I love this hairstyle.  Can any of you hair experts tell me how to do this?


----------



## GreekChick (Oct 14, 2007)

Thank you for posting this! I'm also wondering how to do this hairstyle.


----------



## aalore (Oct 14, 2007)

Sorry.. I can't help but I really like this too. Anyone??


----------



## kimb (Oct 16, 2007)

I think her hair is short and its just curled abit and hairsprayed back to set the waves.  Also its obviously colored.
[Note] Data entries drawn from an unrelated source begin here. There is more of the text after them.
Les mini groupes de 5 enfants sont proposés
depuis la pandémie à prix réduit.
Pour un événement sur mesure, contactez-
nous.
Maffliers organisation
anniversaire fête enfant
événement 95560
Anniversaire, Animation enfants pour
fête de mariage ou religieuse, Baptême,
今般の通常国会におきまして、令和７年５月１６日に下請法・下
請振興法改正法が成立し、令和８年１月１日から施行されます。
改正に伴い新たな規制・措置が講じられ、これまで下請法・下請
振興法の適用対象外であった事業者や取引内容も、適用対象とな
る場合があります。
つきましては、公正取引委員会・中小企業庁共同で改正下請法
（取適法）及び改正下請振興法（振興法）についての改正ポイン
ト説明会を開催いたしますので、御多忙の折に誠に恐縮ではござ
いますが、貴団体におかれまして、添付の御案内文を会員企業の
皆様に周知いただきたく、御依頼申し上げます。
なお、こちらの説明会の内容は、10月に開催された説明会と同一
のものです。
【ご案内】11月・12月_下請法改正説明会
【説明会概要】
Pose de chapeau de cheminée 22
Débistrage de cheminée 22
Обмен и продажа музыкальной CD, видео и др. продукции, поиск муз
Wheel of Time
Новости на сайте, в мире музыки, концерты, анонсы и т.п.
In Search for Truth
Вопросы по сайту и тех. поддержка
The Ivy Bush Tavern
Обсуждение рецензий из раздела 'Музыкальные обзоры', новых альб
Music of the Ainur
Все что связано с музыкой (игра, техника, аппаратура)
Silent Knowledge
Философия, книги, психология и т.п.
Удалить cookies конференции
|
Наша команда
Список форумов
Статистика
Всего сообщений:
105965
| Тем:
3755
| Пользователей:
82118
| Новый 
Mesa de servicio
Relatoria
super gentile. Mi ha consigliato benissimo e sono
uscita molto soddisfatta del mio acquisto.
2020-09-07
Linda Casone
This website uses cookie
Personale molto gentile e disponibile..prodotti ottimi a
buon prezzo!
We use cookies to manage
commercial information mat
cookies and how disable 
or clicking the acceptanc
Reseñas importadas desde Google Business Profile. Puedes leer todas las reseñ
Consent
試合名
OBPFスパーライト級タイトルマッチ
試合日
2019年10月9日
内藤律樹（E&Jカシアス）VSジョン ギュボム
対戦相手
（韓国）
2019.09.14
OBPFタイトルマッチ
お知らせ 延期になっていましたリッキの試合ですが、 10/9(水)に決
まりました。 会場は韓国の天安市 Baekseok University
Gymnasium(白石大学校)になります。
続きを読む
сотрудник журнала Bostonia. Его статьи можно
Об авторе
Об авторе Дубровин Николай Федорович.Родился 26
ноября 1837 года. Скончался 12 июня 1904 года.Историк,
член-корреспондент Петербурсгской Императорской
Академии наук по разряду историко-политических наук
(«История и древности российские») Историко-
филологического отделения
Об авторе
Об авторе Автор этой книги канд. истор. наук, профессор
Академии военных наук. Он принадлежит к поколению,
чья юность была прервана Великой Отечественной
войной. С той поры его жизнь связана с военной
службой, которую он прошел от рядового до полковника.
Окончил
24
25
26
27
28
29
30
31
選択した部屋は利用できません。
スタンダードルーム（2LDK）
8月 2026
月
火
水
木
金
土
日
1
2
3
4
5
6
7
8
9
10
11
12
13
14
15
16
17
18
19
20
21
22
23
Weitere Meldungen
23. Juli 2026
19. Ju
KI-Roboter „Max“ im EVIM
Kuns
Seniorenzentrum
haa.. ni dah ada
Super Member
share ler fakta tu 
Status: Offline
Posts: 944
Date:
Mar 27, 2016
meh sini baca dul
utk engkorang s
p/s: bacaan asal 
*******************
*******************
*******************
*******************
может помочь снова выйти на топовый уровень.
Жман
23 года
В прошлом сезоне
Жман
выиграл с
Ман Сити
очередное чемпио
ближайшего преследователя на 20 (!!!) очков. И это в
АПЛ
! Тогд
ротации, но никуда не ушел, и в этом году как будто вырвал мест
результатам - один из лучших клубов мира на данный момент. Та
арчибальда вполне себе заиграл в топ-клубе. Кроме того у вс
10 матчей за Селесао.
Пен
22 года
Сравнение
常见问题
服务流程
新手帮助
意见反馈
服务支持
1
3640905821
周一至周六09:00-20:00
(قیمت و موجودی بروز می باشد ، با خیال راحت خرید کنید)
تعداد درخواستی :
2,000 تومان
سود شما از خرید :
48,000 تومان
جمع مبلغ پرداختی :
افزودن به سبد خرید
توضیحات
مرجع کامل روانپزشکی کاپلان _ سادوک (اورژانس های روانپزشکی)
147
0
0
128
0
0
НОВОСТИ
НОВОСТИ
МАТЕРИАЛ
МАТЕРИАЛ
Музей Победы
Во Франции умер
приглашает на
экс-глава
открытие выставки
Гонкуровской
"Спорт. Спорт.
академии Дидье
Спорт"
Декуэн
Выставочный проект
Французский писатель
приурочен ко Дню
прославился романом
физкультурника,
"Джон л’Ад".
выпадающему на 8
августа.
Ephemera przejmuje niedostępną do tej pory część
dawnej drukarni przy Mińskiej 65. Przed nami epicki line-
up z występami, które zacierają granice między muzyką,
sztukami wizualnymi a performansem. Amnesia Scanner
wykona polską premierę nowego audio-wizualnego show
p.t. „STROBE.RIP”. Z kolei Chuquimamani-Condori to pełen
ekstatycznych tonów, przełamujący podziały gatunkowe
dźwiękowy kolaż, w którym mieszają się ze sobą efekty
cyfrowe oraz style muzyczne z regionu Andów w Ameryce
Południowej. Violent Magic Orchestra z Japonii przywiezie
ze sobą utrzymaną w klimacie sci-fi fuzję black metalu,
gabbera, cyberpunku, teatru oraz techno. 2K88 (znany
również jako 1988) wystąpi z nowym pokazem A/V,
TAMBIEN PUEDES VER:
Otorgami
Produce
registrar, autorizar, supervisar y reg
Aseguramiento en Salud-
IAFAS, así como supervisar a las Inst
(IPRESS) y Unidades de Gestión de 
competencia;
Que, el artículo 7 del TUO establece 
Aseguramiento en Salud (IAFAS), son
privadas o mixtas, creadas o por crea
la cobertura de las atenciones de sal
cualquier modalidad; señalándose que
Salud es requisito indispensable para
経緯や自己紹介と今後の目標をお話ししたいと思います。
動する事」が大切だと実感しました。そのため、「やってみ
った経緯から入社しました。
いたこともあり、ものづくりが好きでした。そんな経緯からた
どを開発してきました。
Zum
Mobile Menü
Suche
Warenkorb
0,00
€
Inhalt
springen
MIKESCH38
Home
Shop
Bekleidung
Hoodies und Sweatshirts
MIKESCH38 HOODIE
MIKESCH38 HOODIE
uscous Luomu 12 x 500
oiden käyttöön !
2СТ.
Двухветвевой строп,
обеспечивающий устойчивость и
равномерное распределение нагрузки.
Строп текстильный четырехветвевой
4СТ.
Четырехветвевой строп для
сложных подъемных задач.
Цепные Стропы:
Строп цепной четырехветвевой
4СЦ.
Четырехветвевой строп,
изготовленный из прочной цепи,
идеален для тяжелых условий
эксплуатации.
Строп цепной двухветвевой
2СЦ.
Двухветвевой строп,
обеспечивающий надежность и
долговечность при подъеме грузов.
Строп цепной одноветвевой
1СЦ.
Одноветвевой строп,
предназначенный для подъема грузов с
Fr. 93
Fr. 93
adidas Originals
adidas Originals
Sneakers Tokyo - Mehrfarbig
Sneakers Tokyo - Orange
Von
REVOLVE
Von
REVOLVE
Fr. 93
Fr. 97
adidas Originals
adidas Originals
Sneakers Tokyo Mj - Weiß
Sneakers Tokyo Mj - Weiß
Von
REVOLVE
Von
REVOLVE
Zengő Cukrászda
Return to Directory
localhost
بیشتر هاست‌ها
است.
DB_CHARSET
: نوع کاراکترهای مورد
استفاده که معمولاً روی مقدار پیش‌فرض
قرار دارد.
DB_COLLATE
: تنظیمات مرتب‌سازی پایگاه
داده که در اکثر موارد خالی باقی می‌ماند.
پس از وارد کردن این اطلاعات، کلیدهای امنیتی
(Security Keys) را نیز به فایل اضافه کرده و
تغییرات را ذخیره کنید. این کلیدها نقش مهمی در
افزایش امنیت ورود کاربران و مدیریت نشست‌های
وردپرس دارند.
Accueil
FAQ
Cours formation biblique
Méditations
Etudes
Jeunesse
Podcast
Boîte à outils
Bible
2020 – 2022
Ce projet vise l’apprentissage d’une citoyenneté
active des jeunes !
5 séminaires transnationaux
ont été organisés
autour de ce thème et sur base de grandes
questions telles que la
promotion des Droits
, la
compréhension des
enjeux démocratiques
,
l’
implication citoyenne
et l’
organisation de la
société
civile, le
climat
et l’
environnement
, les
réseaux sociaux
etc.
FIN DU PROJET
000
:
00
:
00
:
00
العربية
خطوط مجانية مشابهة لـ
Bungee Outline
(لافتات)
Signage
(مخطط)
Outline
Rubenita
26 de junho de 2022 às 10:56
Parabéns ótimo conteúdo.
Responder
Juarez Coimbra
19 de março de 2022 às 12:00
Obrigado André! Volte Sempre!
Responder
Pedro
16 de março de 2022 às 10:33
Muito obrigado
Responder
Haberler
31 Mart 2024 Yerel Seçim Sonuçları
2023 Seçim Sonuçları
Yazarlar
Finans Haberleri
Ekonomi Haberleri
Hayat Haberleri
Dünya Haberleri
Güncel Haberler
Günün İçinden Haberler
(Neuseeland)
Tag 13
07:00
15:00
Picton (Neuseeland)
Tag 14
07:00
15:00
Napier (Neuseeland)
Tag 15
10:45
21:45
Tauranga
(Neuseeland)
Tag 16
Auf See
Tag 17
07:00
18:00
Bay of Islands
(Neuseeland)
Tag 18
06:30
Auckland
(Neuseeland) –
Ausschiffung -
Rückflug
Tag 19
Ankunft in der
I dont know if this helped. hope it did.


----------



## xsnowwhite (Oct 16, 2007)

Quote:

   Originally Posted by *kimb* 

 
_I think her hair is short and its just curled abit and hairsprayed back to set the waves.  Also its obviously colored. I dont know if this helped. hope it did._

 
yeah i agree
her hair is really short so i guess they just kinda curled it and put it back.


----------



## CantAffordMAC (Oct 17, 2007)

I'd probably curl it, maybe with 1 inch (maybe 1 1/2 inch) curling iron, then comb/fingercomb the curls out. I'd probably use a wax or pomade (they make a lot of them for short hair) and work it through the hair as directed (i guess after the curling was done..) The front looks teased, then backcombed to smooth it out. I'd kind of finger style it afterwards, to direct it the way u want it to look. Then finish off with hairspray.

As for the pink...it'd be hard to get the hair pink unless it was blonde/bleached already. Hope this helps


----------